This weekend, for the first time in their 105-year history, Halifax Town, yes, my club, are appearing at Wembley. They have reached the final of the FA Trophy, where on Sunday they take on Grimsby Town. This has created a tremendous buzz around the town, with sales of shirts and other merchandise going through the roof. 10,000 or more are expected to go to the game, including wives and girlfriends who have never set foot in the The Shay! There is even a Wembley song, by Simon Conway, featuring The Rainey Street Band's Andy Garbett on cajon!
Aside from the football, this trip gives us a great opportunity to try some of the ales on offer in the pubs of London. This is one of the great benefits of following your team away from home.
You see, real ale and football go together so well. Before every game at the field of
dreams, aka The Shay, we meet at one of Halifax’s real ale pubs to discuss
tactics. Post-match analysis is also conducted at one or more of the same venues.
Many a game is previewed/reviewed in the Three Pigeons, Dirty Dicks, the
Victorian Craft Beer Cafe, or the Cross Keys, with the Ring O’Bells, the
Plummet Lane, and the Barum Top as occasional back-up. Ossett Silver King has
been the lubricant for many a post-game celebration/rant/moan*(*delete as applicable subject to result).
Away
matches provide a great opportunity to seek out new ales in new pastures, a
time when the Good Beer Guide comes into its own. This season alone I have
enjoyed some great beers in places like Chester, Lincoln, Gateshead, Newcastle,
St. Albans, Nantwich, Manchester, and Southport, visiting places, pubs, and
beers that in many cases I would probably have not got to try had I not been
going there for football. For many of us, the first thing you pick up when the
season’s fixtures come out is ‘The Good Beer Guide’. Potential trips are plotted,
a town’s best pubs are identified. Routes are worked out to maximise the real
ale potential, so that for example a trip to Lincoln can involve a stopover in
that vastly underrated beer town, Newark. Likewise, when we played Boreham Wood
at the start of the season, we stayed over in St Albans, a wonderful town with
some excellent pubs.
The
fact that a day at the football also involves sampling some great beers means
that the day’s focus is not just on the football.
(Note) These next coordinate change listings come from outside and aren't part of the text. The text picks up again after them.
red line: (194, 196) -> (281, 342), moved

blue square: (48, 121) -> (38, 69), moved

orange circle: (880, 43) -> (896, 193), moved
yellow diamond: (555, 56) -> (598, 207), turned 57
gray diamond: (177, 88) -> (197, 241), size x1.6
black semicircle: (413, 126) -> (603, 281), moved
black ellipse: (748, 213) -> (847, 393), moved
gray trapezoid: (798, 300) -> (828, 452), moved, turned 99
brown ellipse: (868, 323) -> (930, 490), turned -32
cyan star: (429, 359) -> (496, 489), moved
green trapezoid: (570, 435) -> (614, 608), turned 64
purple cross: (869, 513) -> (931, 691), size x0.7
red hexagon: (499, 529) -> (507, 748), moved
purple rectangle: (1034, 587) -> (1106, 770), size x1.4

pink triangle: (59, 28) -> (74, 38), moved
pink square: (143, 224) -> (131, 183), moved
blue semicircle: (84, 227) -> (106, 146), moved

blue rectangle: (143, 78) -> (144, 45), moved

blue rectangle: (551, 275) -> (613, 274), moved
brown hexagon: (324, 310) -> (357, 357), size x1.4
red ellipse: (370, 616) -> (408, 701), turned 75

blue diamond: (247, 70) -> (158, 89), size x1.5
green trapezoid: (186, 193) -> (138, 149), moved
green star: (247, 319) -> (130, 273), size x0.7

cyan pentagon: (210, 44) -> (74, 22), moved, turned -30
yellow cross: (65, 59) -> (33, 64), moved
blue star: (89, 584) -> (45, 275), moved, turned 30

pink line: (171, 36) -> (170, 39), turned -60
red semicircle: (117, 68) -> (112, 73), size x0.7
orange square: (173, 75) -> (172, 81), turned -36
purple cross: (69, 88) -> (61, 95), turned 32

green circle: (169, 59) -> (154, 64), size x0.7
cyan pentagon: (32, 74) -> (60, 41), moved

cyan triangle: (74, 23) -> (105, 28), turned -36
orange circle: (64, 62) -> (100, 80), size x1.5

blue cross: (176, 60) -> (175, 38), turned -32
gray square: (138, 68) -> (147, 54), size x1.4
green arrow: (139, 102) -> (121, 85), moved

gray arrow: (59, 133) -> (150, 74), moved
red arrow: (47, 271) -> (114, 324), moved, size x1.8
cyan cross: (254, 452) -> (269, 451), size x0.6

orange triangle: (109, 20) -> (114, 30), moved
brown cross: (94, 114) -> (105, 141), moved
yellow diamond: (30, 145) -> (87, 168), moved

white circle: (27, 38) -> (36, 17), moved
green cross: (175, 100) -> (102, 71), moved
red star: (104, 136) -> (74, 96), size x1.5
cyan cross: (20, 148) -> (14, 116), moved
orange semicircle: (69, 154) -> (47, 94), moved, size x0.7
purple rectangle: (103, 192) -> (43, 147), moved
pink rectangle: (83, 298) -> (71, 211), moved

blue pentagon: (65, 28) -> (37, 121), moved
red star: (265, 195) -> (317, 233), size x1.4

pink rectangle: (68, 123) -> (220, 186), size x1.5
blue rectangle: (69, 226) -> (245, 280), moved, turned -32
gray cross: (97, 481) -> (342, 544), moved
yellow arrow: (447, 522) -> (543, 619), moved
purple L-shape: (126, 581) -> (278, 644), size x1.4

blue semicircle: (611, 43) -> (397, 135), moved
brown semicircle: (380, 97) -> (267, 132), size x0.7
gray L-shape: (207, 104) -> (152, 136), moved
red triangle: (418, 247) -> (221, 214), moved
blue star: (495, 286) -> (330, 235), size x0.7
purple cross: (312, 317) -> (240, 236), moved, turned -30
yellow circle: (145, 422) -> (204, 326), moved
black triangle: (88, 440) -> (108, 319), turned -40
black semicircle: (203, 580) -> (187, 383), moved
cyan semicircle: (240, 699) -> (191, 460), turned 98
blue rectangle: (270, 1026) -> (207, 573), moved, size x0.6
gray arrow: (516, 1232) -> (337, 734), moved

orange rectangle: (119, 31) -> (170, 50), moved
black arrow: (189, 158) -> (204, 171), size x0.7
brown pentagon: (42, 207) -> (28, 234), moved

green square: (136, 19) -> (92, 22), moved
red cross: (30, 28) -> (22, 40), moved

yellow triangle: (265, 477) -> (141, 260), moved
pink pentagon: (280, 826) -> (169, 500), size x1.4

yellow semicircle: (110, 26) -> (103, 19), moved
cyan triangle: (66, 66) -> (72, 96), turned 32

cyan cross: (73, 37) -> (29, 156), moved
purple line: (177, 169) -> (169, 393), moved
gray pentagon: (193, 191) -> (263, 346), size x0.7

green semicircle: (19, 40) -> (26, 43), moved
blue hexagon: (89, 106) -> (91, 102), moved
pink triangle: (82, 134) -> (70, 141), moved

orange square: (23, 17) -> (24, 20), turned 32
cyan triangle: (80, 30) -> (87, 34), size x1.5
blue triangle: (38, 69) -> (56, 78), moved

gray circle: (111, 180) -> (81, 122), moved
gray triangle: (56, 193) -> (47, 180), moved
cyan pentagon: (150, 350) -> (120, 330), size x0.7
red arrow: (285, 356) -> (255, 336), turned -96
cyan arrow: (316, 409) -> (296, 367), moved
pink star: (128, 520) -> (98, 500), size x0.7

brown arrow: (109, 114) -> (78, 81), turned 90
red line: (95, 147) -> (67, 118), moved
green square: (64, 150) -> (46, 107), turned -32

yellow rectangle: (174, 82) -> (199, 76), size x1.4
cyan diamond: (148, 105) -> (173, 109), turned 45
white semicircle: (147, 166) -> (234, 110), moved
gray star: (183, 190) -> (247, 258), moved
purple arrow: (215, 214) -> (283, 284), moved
Pity those poor souls who
just turned up at the Shay for our 7-1 drubbing by Cheltenham, then went
straight home after the game, deep in misery, only able to share their gloom
with family and friends who haven’t been through the pain. The pub offers a
place for collective therapy with like-minded individuals who have suffered the
same as you, and as the pints flow and the hours pass the football seems less
important.
So,
Wembley beckons. Hotel booked, train booked, tickets in hand. Grimsby finished 3rd
in the league and last weekend, also at Wembley, they beat Forest Green Rovers to gain promotion back to the Football League. We,
meanwhile, suffered relegation on the last day of the regular season so that next year there will be two leagues between us. The Trophy Final does therefore give us the chance to put that disappointment aside for a weekend.
Will we win at Wembley? Who knows? On the face of it you would think not, but on the day we start out as equals, and we can take comfort from the fact that we tore Grimsby apart in our league game at the Shay earlier in the season. It is just great to have the opportunity to
play at the nation’s premier stadium. One thing’s for certain, as someone once said "Win or lose, we'll have some booze, and if we draw, we'll have some more!"
This is an updated version of an article I wrote for the Spring 2016 edition of 'Calder Cask', the magazine from Halifax and Calderdale CAMRA, available in all good pubs within the area.